Details on Microsoft's progress are scarce for the time being, and this news primarily comes through two recent job postings on the company's "Careers" website. On the site, you'll find ads for a Senior Software Engineer and a Principal Software Engineer for Graphics.

Setting the corporate mumbo-jumbo aside, we can find a few sentences of note. In the first, Microsoft says it's looking for an engineer who will "implement machine learning algorithms in graphics software to delight millions of gamers," while working closely with "partners" to develop software for "future machine learning hardware."

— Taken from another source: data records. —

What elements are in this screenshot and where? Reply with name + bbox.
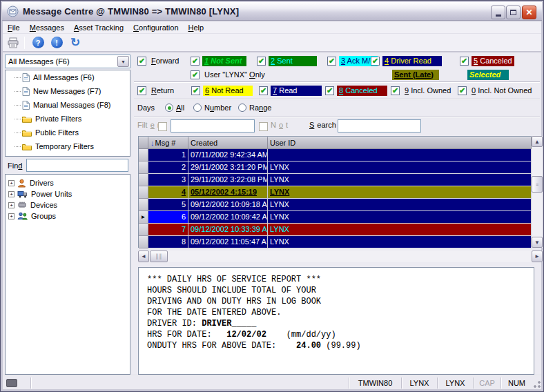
search-input[interactable] [338, 119, 421, 133]
checkbox-return[interactable]: ✔ [137, 86, 146, 95]
days-label: Days [137, 102, 155, 113]
sidebar-item-devices[interactable]: + Devices [6, 199, 130, 210]
cell-user-id: LYNX [268, 224, 532, 236]
vertical-scrollbar[interactable]: ▲ ≡ ▼ [532, 136, 543, 248]
expand-icon[interactable]: + [8, 180, 14, 186]
expand-icon[interactable]: + [8, 213, 14, 219]
scroll-right-icon[interactable]: ► [532, 251, 543, 262]
info-button[interactable]: ! [48, 35, 65, 50]
sidebar-item-temporary-filters[interactable]: Temporary Filters [6, 139, 130, 153]
radio-days-range[interactable]: Range [238, 102, 271, 113]
cell-created: 07/11/2002 9:42:34 AM [188, 149, 268, 161]
label-return: Return [149, 86, 176, 96]
row-selector[interactable] [139, 236, 148, 248]
cell-user-id: LYNX [268, 186, 532, 199]
menu-asset-tracking[interactable]: Asset Tracking [69, 22, 128, 33]
message-row-4[interactable]: 4 05/12/2002 4:15:19 LYNX [139, 186, 532, 199]
label-1-not-sent: 1 Not Sent [202, 56, 246, 66]
message-filter-combobox[interactable]: All Messages (F6) ▼ [5, 55, 130, 68]
menu-configuration[interactable]: Configuration [128, 22, 183, 33]
combobox-value: All Messages (F6) [6, 57, 117, 66]
print-button[interactable] [5, 35, 21, 50]
find-input[interactable] [26, 159, 128, 172]
sidebar-item-private-filters[interactable]: Private Filters [6, 112, 130, 126]
row-selector[interactable] [139, 174, 148, 186]
filter-8-canceled: ✔ 8 Canceled [325, 85, 387, 96]
scroll-down-icon[interactable]: ▼ [532, 237, 543, 248]
column-header-msg[interactable]: ↓Msg # [148, 137, 188, 149]
menu-help[interactable]: Help [184, 22, 209, 33]
tree-item-label: Devices [30, 201, 57, 209]
close-button[interactable]: ✕ [522, 6, 536, 19]
checkbox-8-canceled[interactable]: ✔ [325, 86, 334, 95]
column-header-created[interactable]: Created [188, 137, 268, 149]
message-row-6[interactable]: ► 6 09/12/2002 10:09:42 AM LYNX [139, 211, 532, 224]
label-forward: Forward [149, 56, 181, 66]
days-row: Days All Number Range [133, 102, 541, 116]
tree-item-label: Drivers [30, 179, 54, 187]
vertical-scroll-thumb[interactable]: ≡ [532, 176, 543, 193]
left-panel: All Messages (F6) ▼ All Messages (F6) Ne… [3, 52, 131, 375]
tree-item-label: Private Filters [35, 115, 81, 123]
sidebar-item-power-units[interactable]: + Power Units [6, 188, 130, 199]
help-button[interactable]: ? [30, 35, 46, 50]
row-selector[interactable] [139, 161, 148, 174]
sidebar-item-manual-messages-f8[interactable]: Manual Messages (F8) [6, 98, 130, 112]
checkbox-4-driver-read[interactable]: ✔ [371, 57, 380, 66]
filter-checkbox[interactable] [158, 122, 167, 131]
maximize-button[interactable] [506, 6, 521, 19]
checkbox-1-not-sent[interactable]: ✔ [191, 57, 200, 66]
filter-enable [158, 121, 167, 132]
row-selector[interactable]: ► [139, 211, 148, 224]
radio-days-number[interactable]: Number [193, 102, 231, 113]
badge-selected: Selected [465, 69, 509, 80]
filter-input[interactable] [171, 119, 255, 133]
horizontal-scrollbar[interactable]: ◄ ║║ ► [138, 251, 543, 262]
message-row-8[interactable]: 8 09/12/2002 11:05:47 AM LYNX [139, 236, 532, 248]
checkbox-7-read[interactable]: ✔ [259, 86, 268, 95]
radio-days-all[interactable]: All [165, 102, 184, 113]
checkbox-6-not-read[interactable]: ✔ [191, 86, 200, 95]
row-selector[interactable] [139, 199, 148, 211]
sidebar-item-all-messages-f6[interactable]: All Messages (F6) [6, 70, 130, 84]
checkbox-3-ack-m-u[interactable]: ✔ [327, 57, 336, 66]
filter-5-canceled: ✔ 5 Canceled [460, 55, 514, 66]
expand-icon[interactable]: + [8, 202, 14, 208]
row-selector[interactable] [139, 186, 148, 199]
message-row-1[interactable]: 1 07/11/2002 9:42:34 AM [139, 149, 532, 161]
sidebar-item-groups[interactable]: + Groups [6, 210, 130, 222]
message-row-2[interactable]: 2 29/11/2002 3:21:20 PM LYNX [139, 161, 532, 174]
title-bar[interactable]: Message Centre @ TMWIN80 => TMWIN80 [LYN… [2, 2, 542, 21]
scroll-up-icon[interactable]: ▲ [532, 136, 543, 147]
message-row-3[interactable]: 3 29/11/2002 3:22:08 PM LYNX [139, 174, 532, 186]
row-selector[interactable] [139, 224, 148, 236]
tree-guide [14, 146, 21, 147]
checkbox-0-incl-not-owned[interactable]: ✔ [458, 86, 467, 95]
sidebar-item-public-filters[interactable]: Public Filters [6, 126, 130, 139]
sidebar-item-new-messages-f7[interactable]: New Messages (F7) [6, 84, 130, 98]
status-icon-panel [3, 378, 30, 389]
checkbox-9-incl-owned[interactable]: ✔ [391, 86, 400, 95]
checkbox-2-sent[interactable]: ✔ [257, 57, 266, 66]
column-header-user-id[interactable]: User ID [268, 137, 532, 149]
horizontal-scroll-thumb[interactable]: ║║ [150, 251, 168, 262]
find-row: Find [5, 158, 130, 173]
menu-file[interactable]: File [3, 22, 25, 33]
minimize-button[interactable] [491, 6, 505, 19]
chevron-down-icon[interactable]: ▼ [117, 56, 129, 67]
checkbox-user-lynx-only[interactable]: ✔ [191, 70, 200, 79]
refresh-button[interactable]: ↻ [67, 35, 84, 50]
expand-icon[interactable]: + [8, 191, 14, 197]
not-checkbox[interactable] [259, 122, 268, 131]
grid-body: 1 07/11/2002 9:42:34 AM 2 29/11/2002 3:2… [139, 149, 532, 248]
sidebar-item-drivers[interactable]: + Drivers [6, 177, 130, 188]
menu-messages[interactable]: Messages [25, 22, 69, 33]
label-user-lynx-only: User "LYNX" Only [202, 70, 267, 80]
checkbox-5-canceled[interactable]: ✔ [460, 57, 469, 66]
checkbox-forward[interactable]: ✔ [137, 57, 146, 66]
scroll-left-icon[interactable]: ◄ [138, 251, 149, 262]
message-row-7[interactable]: 7 09/12/2002 10:33:39 AM LYNX [139, 224, 532, 236]
message-row-5[interactable]: 5 09/12/2002 10:09:18 AM LYNX [139, 199, 532, 211]
row-selector[interactable] [139, 149, 148, 161]
resize-grip[interactable] [532, 378, 541, 389]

Microsoft hopes that machine learning will enhance the efficiency of traditional rendering algorithms, and ensure its future games "run beautifully" at the "highest resolutions and frame rates." This will likely mean a target of standardized 4K, 60 FPS gameplay across the board, at least for major first-party titles. As we've seen with Cyberpunk 2077, AI upscaling can even pave the way for ray tracing without the same performance loss you'd ordinarily see by turning such features on.

AI-based upscaling methods are not without their faults, of course. To use Cyberpunk 2077 as an example again, even using the "Quality" DLSS preset resulted in heavy blurring of the image. It was a worthy trade-off for many users (simply due to how beautiful the game's RT implementation was), but it was still a trade-off.

We'll be looking forward to seeing what sort of solution Microsoft comes up with over the next couple of years. Will it have the same drawbacks as its competitors, or will it rise above them with near-perfect upscaling tech? Only time will tell.